11.522: UIS Research Seminar (Fall 2009) – Project Update - Shan Jiang

Estimating Activity Destinations at Disaggregated Level: Towards an Activity-Based Approach

Purpose of Study

This research proposes to develop and analyze data fusion and data mining methods that use such data to calibrate models of urban activity that can substitute for traditional Trip Generation and Trip Distribution steps in the FSM at more disaggregated level.  The methods will be developed and illustrated by using Boston Metropolitan Area, MA, as an example, and applied to its counterpart of a Portuguese metropolitan area, Lisbon, after testing the reliability and robustness of the methods. 

Data Sources

Data sources include land use, derived 'point of interest' information, road networks, high resolution orthophotos, and proprietary databases of destinations for model validation (such as Info USA data for Boston Metro Area). 

Proposed Methods

Machine Learning Approach

Machine Learning method will be applied to train the algorithms to capture useful information from the Internet to match with the aggregated data sources to generate disaggregated destination measures at the parcel level or high resolution grid cell level (see Figure 1) with our research collaborators.

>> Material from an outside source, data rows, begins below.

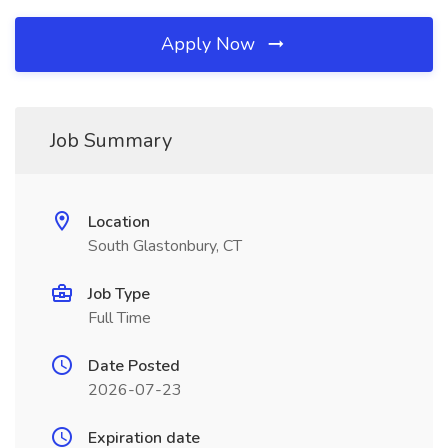
Apply Now
Job Summary
Location
South Glastonbury, CT
Job Type
Full Time
Date Posted
2026-07-23
Expiration date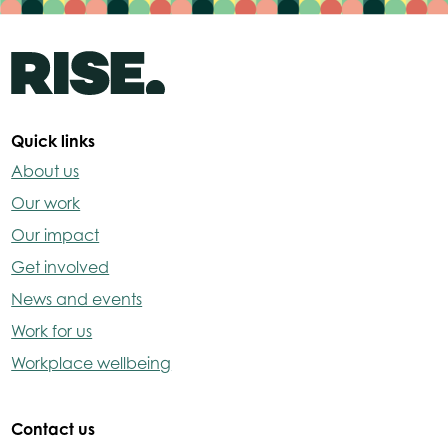
Quick links
About us
Our work
Our impact
Get involved
News and events
Work for us
Workplace wellbeing
Contact us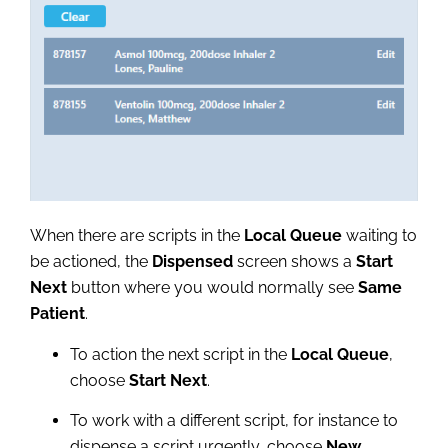
When there are scripts in the
Local Queue
waiting to
be actioned, the
Dispensed
screen shows a
Start
Next
button where you would normally see
Same
Patient
.
To action the next script in the
Local Queue
,
choose
Start Next
.
To work with a different script, for instance to
dispense a script urgently, choose
New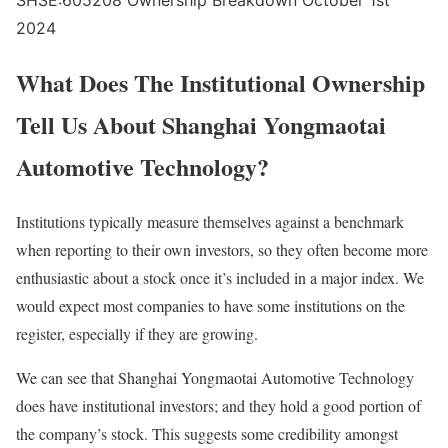
SHSE:605208 Ownership Breakdown October 1st
2024
What Does The Institutional Ownership
Tell Us About Shanghai Yongmaotai
Automotive Technology?
Institutions typically measure themselves against a benchmark
when reporting to their own investors, so they often become more
enthusiastic about a stock once it’s included in a major index. We
would expect most companies to have some institutions on the
register, especially if they are growing.
We can see that Shanghai Yongmaotai Automotive Technology
does have institutional investors; and they hold a good portion of
the company’s stock. This suggests some credibility amongst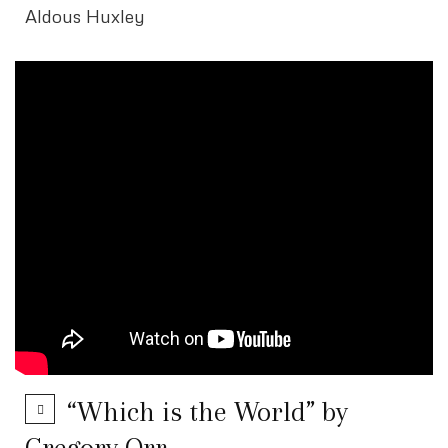
Aldous Huxley
“Which is the World” by
Gregory Orr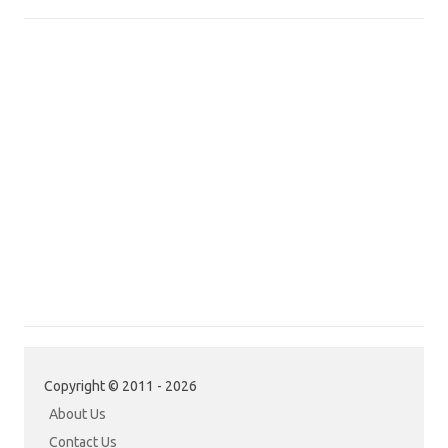
Copyright © 2011 - 2026
About Us
Contact Us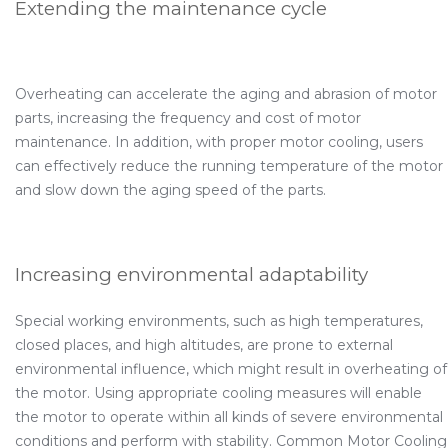
Extending the maintenance cycle
Overheating can accelerate the aging and abrasion of motor
parts, increasing the frequency and cost of motor
maintenance. In addition, with proper motor cooling, users
can effectively reduce the running temperature of the motor
and slow down the aging speed of the parts.
Increasing environmental adaptability
Special working environments, such as high temperatures,
closed places, and high altitudes, are prone to external
environmental influence, which might result in overheating of
the motor. Using appropriate cooling measures will enable
the motor to operate within all kinds of severe environmental
conditions and perform with stability. Common Motor Cooling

The challenging part of this approach is to develop a method to ground truth the derived POI with observed population destination to test and calibrate the algorithms.  The following steps will be implemented and tuned based on the performance of the implementation results:

1)      Develop a structure/framework for activity classifications which can be useful for travel demand modeling, based on the North American Industry Classification System (NAICS) standards.

2)      Prepare disaggregated and aggregated destination information (including categories, and number of activities within each category) based on the previously defined activity classification framework.

3)      Develop an algorithm that can capture the differences between the derived POI and the observed destinations and guide new search of POIs so as to diminish the gaps. It’s an iterative process until the gaps converge to a certain point (say 1% differences compared with the population destinations).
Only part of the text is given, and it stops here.